Future of the Columbia River Treaty

Local governments submit their current recommendations to the provincial and federal governments.

  • Jan. 7, 2014 7:00 a.m.

Local governments have submitted their recommendations regarding the future of the Columbia River Treaty (Treaty) to the provincial and federal governments.

Ensuring a voice for Basin residents in future Treaty discussions, reducing impacts from Treaty-related dams, enhancing ecosystem function, and sharing equitably in any benefits flowing from the 1964 Treaty are among the key recommendations.

“Basin residents were clear about their issues and concerns related to the future of the Columbia River Treaty and we’ve worked together to find practical solutions that address a range of Treaty-related issues from salmon restoration, to increasing input from Basin residents in dam operations,” says Deb Kozak, Chair of the Columbia River Treaty Local Governments’ Committee.

“Our recommendations are with government now and we expect that they will be incorporated into any decisions about the future of the Treaty.”

Both BC and the U.S are in the process of developing recommendations on the future of the Treaty because 2014 is the earliest opportunity that either country can give notice to terminate substantial portions of the Treaty, which would take effect in 10 years.

“Residents want local government and First Nations’ input into any future discussions about the Treaty,” says Kozak.

“And they want the Provincial Treaty Review Team to continue assessing alternative scenarios for Treaty dams and reservoirs that would improve ecosystem function and other values. Residents in BC especially want to understand what it would mean for this region if the Columbia River was managed to meet the U.S. request for increased Columbia River flows in spring and summer.”

More than 235 people attended recent workshops hosted by the Provincial Treaty Review Team and the CRT Local Governments’ Committee in November, and more than 100 people provided written input on the recommendations drafted by the Committee.

Residents generally support the Committee’s 12 recommendations directly related to the Treaty, and its five recommendations to address domestic Treaty-related issues. They also suggested refinements to the draft recommendations which the Committee has reviewed to prepare their current recommendations.

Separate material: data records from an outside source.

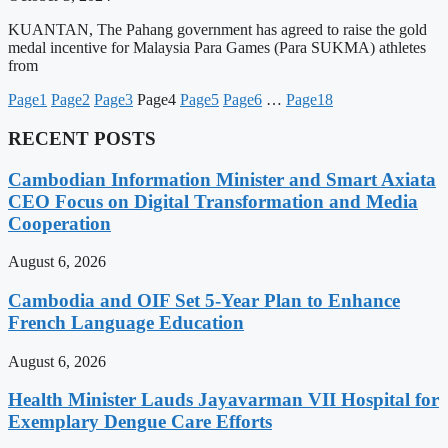
KUANTAN, The Pahang government has agreed to raise the gold
medal incentive for Malaysia Para Games (Para SUKMA) athletes
from
Page
1
Page
2
Page
3
Page
4
Page
5
Page
6
…
Page
18
RECENT POSTS
Cambodian Information Minister and Smart Axiata
CEO Focus on Digital Transformation and Media
Cooperation
August 6, 2026
Cambodia and OIF Set 5-Year Plan to Enhance
French Language Education
August 6, 2026
Health Minister Lauds Jayavarman VII Hospital for
Exemplary Dengue Care Efforts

The Committee’s recommendations are available from the Committee’s webpage (www.akblg.ca/content/columbia-river-treaty). They address the following international Treaty issues:

 _local government status in international discussions;

 _continued engagement with Basin residents;

 _assessing benefits and impacts;

 _reducing negative impacts to the Basin;

 _equitable benefit-sharing;

 _expanding the focus of the Treaty to include ecosystems and other interests;

 _flood risk management;

 _Canadian input to Libby Dam operations;

 _power generation;

 _continuing Treaty rights to water use in BC;

 _integrating climate change; and

 _pursuing salmon restoration.

 

Recommendations regarding regional or so-called domestic issues address:

 

 _mitigation and/or compensation for negative impacts in the BC portion of the Basin;

 _community economic development;

 _meaningful ongoing engagement of Basin residents;

 _restoration and conservation of fish and wildlife in the East Kootenay-Koocanusa;

 _a water management process for the Kootenay River;

 _full implementation of the Columbia River and Duncan Dam Water Use Plans; and

 _the Columbia Fish and Wildlife Compensation Program.